We have already highlighted the varied outcomes from the Government’s ‘Planning Guarantee’ changes to the Planning (Fees etc) Regulations 2012. The ‘Guarantee’ requires local planning authorities to refund fees for planning applications not decided within 26 weeks unless there is an agreed extension. The threat of losing what in some cases may be several hundred thousand pounds of fees has undoubtedly focussed minds. But the guarantee is toothless in practice unless applicants are prepared to go their own way on appeals early on. If the application period is extended then the right to a refund dies even if the authority fails to meet the extended deadline.
Local authorities are alive to the implications of exceeding the 26 weeks to issue a decision, often more so than applicants. They are willing to game the system to avoid losing the revenue from large planning applications. For example, some are requesting a solicitor’s undertaking not to seek clawback of the fee if the Guarantee period expires without a decision. Others are willing to raise the spectre of refusal – in some cases on the explicit – but bizarre – basis that the loss of the fee is a material consideration.
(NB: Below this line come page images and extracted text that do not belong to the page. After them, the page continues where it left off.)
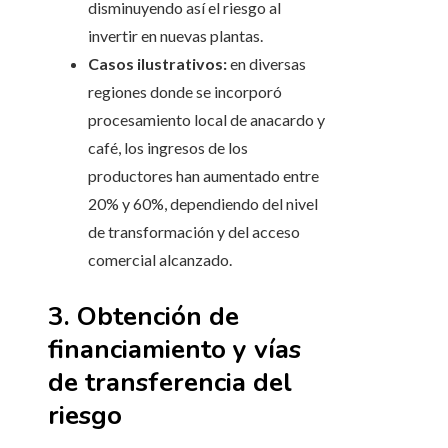
disminuyendo así el riesgo al
invertir en nuevas plantas.
Casos ilustrativos:
en diversas
regiones donde se incorporó
procesamiento local de anacardo y
café, los ingresos de los
productores han aumentado entre
20% y 60%, dependiendo del nivel
de transformación y del acceso
comercial alcanzado.
3. Obtención de
financiamiento y vías
de transferencia del
riesgo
Once the 26 week limit approaches, there is often a concerted push to agree to extend time (killing off the fee repayment) in exchange for the promise of a slot at the next Committee.
The Fees Regulations are flawed. They do not reflect the costs of switching to a non-determination appeal once the applicant has waited half a year for the authority to do its job. Killing off the right to clawback the fee where the local route has been given one more chance undermines the purpose of the ‘Guarantee’. It is more like a special offer – get it while it lasts.
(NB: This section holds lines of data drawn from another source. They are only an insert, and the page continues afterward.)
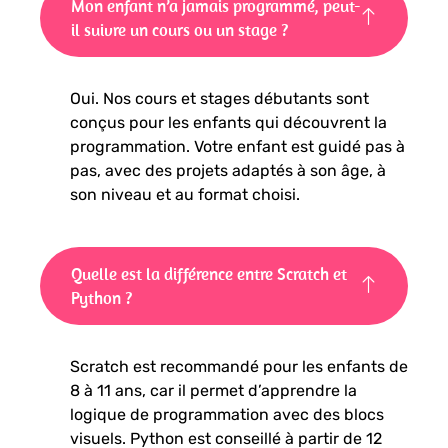
Mon enfant n’a jamais programmé, peut-
il suivre un cours ou un stage ?
Oui. Nos cours et stages débutants sont
conçus pour les enfants qui découvrent la
programmation. Votre enfant est guidé pas à
pas, avec des projets adaptés à son âge, à
son niveau et au format choisi.
Quelle est la différence entre Scratch et
Python ?
Scratch est recommandé pour les enfants de
8 à 11 ans, car il permet d’apprendre la
logique de programmation avec des blocs
visuels. Python est conseillé à partir de 12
None of that is helped by the fact that many moderately complex applications are dealt with on the ‘bespoke’ programme, which means that the Guarantee does not apply to them.
Local authorities do face real resourcing challenges. In some cases they will face delays not of their own making as schemes submitted in a rush require backfilling, negotiation and amendment. In others, the mire of post Committee Section 106 haggling will drag timings beyond the deadline.
To get the most out of the current set up, both authorities and applicants may need to be bolder:
- avoiding delay at the back end of the process by setting clear, detailed, heads of terms for planning obligations as early as possible (and ensuring draft agreements are largely agreed before the Committee);
- being prepared, from an applicant’s perspective, to claw back the fee where there is timewasting locally (and use it to fund an appeal);
- being willing, from an authority’s point of view, to draw a line early on points that will rightly lead to a prompt refusal if not detailed or corrected and those which can, genuinely be controlled or approved further down the line.
Assuming the Regulations do not change, working out a way to give peace a chance and live up to the intent behind the Guarantee – perhaps agreeing to Section 106 obligations that repay the application fee to the local authority where it has been clawed back at week twenty six, provided that the decision is made within the extended period.